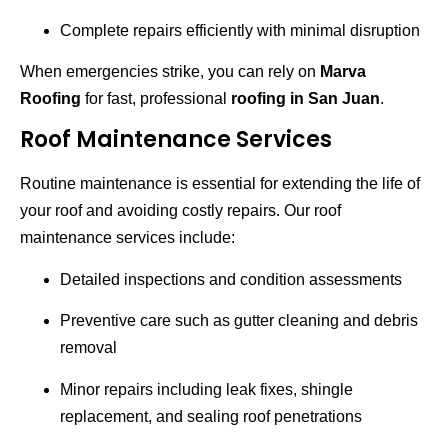
Complete repairs efficiently with minimal disruption
When emergencies strike, you can rely on
Marva
Roofing
for fast, professional
roofing in San Juan
.
Roof Maintenance Services
Routine maintenance is essential for extending the life of
your roof and avoiding costly repairs. Our roof
maintenance services include:
Detailed inspections and condition assessments
Preventive care such as gutter cleaning and debris
removal
Minor repairs including leak fixes, shingle
replacement, and sealing roof penetrations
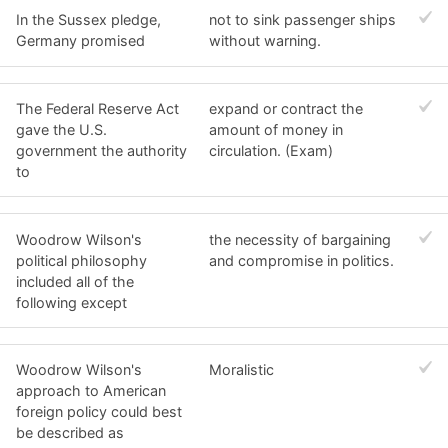
In the Sussex pledge,
not to sink passenger ships
Germany promised
without warning.
The Federal Reserve Act
expand or contract the
gave the U.S.
amount of money in
government the authority
circulation. (Exam)
to
Woodrow Wilson's
the necessity of bargaining
political philosophy
and compromise in politics.
included all of the
following except
Woodrow Wilson's
Moralistic
approach to American
foreign policy could best
be described as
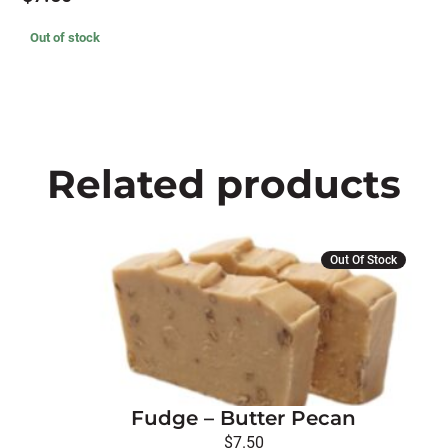
Out of stock
Related products
Out Of Stock
Fudge – Butter Pecan
$
7.50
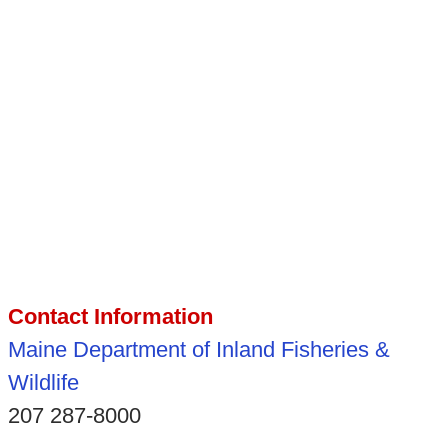
Contact Information
Maine Department of Inland Fisheries &
Wildlife
207 287-8000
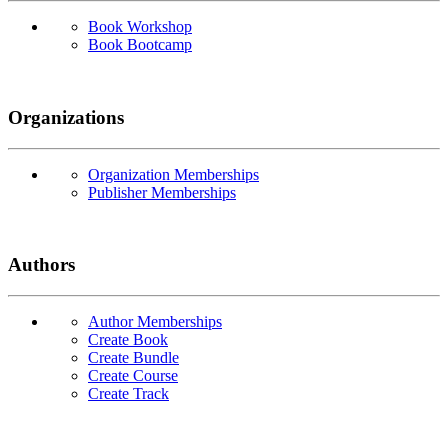
Book Workshop
Book Bootcamp
Organizations
Organization Memberships
Publisher Memberships
Authors
Author Memberships
Create Book
Create Bundle
Create Course
Create Track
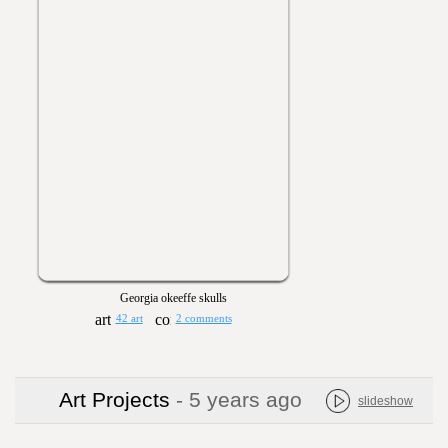
Georgia okeeffe skulls
42 art
2 comments
Art Projects
- 5 years ago
slideshow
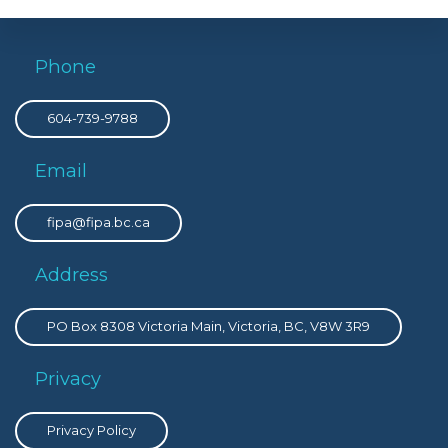
Phone
604-739-9788
Email
fipa@fipa.bc.ca
Address
PO Box 8308 Victoria Main, Victoria, BC, V8W 3R9
Privacy
Privacy Policy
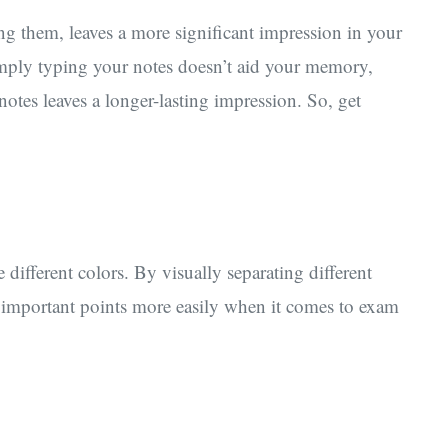
ng them, leaves a more significant impression in your
ply typing your notes doesn’t aid your memory,
otes leaves a longer-lasting impression. So, get
different colors. By visually separating different
 important points more easily when it comes to exam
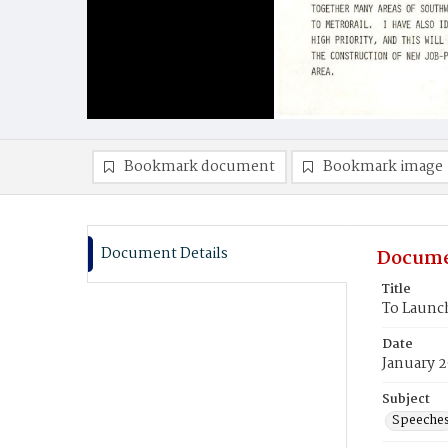
Bookmark document
Bookmark image
Document Details
Docume
Title
To Launc
Date
January 2
Subject
Speeche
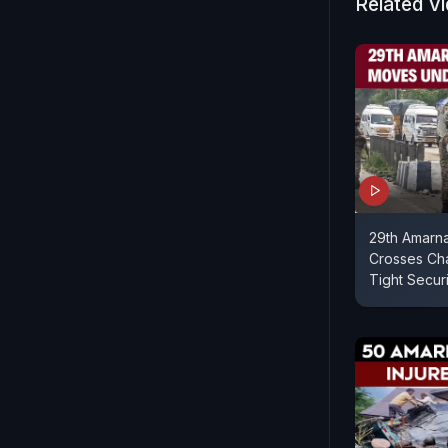
Related V
29th Amarna
Crosses Ch
Tight Securi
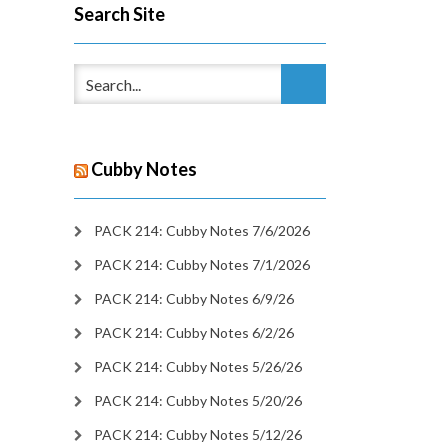
Search Site
Cubby Notes
PACK 214: Cubby Notes 7/6/2026
PACK 214: Cubby Notes 7/1/2026
PACK 214: Cubby Notes 6/9/26
PACK 214: Cubby Notes 6/2/26
PACK 214: Cubby Notes 5/26/26
PACK 214: Cubby Notes 5/20/26
PACK 214: Cubby Notes 5/12/26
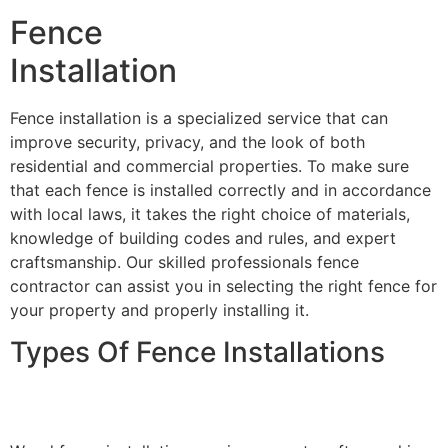
Fence
Installation
Fence installation is a specialized service that can
improve security, privacy, and the look of both
residential and commercial properties. To make sure
that each fence is installed correctly and in accordance
with local laws, it takes the right choice of materials,
knowledge of building codes and rules, and expert
craftsmanship. Our skilled professionals fence
contractor can assist you in selecting the right fence for
your property and properly installing it.
Types Of Fence Installations
Wood Fence Installation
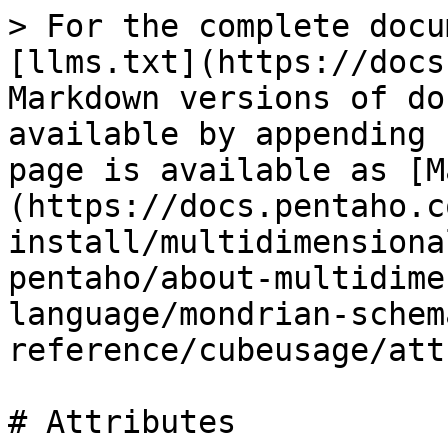
> For the complete docu
[llms.txt](https://docs
Markdown versions of do
available by appending 
page is available as [M
(https://docs.pentaho.c
install/multidimensiona
pentaho/about-multidime
language/mondrian-schem
reference/cubeusage/att
# Attributes
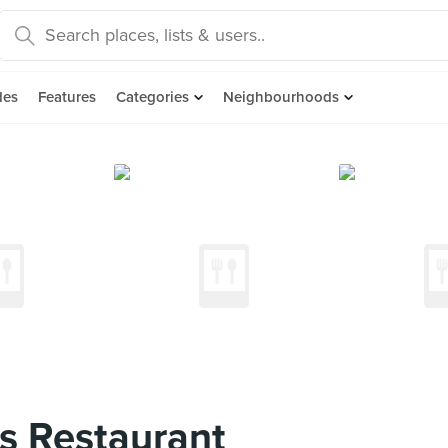
des
Features
Categories
Neighbourhoods
s Restaurant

* **PROBLEM REQUIREMENTS**
Give all of the material again, exactly, apart from the pictures.

* **TASK SOLUTION**
Complete repairs efficiently with minimal disruption
When emergencies strike, you can rely on
Marva
Roofing
for fast, professional
roofing in San Juan
.
Roof Maintenance Services
Routine maintenance is essential for extending the life of
your roof and avoiding costly repairs. Our roof
maintenance services include:
Detailed inspections and condition assessments
Preventive care such as gutter cleaning and debris
removal
Minor repairs including leak fixes, shingle
replacement, and sealing roof penetrations
In the Sussex pledge,
not to sink passenger ships
Germany promised
without warning.
The Federal Reserve Act
expand or contract the
gave the U.S.
amount of money in
government the authority
circulation. (Exam)
to
Woodrow Wilson's
the necessity of bargaining
political philosophy
and compromise in politics.
included all of the
following except
Woodrow Wilson's
Moralistic
approach to American
foreign policy could best
be described as
Out of stock
Related products
Out Of Stock
Fudge – Butter Pecan
$
7.50
Contact Information
Maine Department of Inland Fisheries &
Wildlife
207 287-8000
Book Workshop
Book Bootcamp
Organizations
Organization Memberships
Publisher Memberships
Authors
Author Memberships
Create Book
Create Bundle
Create Course
Create Track
Georgia okeeffe skulls
42 art
2 comments
Art Projects
- 5 years ago
slideshow
Phone
604-739-9788
Email
fipa@fipa.bc.ca
Address
PO Box 8308 Victoria Main, Victoria, BC, V8W 3R9
Privacy
Privacy Policy
ng them, leaves a more significant impression in your
ply typing your notes doesn’t aid your memory,
otes leaves a longer-lasting impression. So, get
different colors. By visually separating different
 important points more easily when it comes to exam
Bookmark document
Bookmark image
Document Details
Docume
Title
To Launc
Date
January 2
Subject
Speeche
Related V
29th Amarna
Crosses Ch
Tight Securi
Search Site
Cubby Notes
PACK 214: Cubby Notes 7/6/2026
PACK 214: Cubby Notes 7/1/2026
PACK 214: Cubby Notes 6/9/26
PACK 214: Cubby Notes 6/2/26
PACK 214: Cubby Notes 5/26/26
PACK 214: Cubby Notes 5/20/26
PACK 214: Cubby Notes 5/12/26
Fence
Installation
Fence installation is a specialized service that can
improve security, privacy, and the look of both
residential and commercial properties. To make sure
that each fence is installed correctly and in accordance
with local laws, it takes the right choice of materials,
knowledge of building codes and rules, and expert
craftsmanship. Our skilled professionals fence
contractor can assist you in selecting the right fence for
your property and properly installing it.
Types Of Fence Installations
Wood Fence Installation
> For the complete docu
[llms.txt](https://docs
Markdown versions of do
available by appending 
page is available as [M
(https://docs.pentaho.c
install/multidimensiona
pentaho/about-multidime
language/mondrian-schem
reference/cubeusage/att
# Attributes
des
Features
Categories
Neighbourhoods
s Restaurant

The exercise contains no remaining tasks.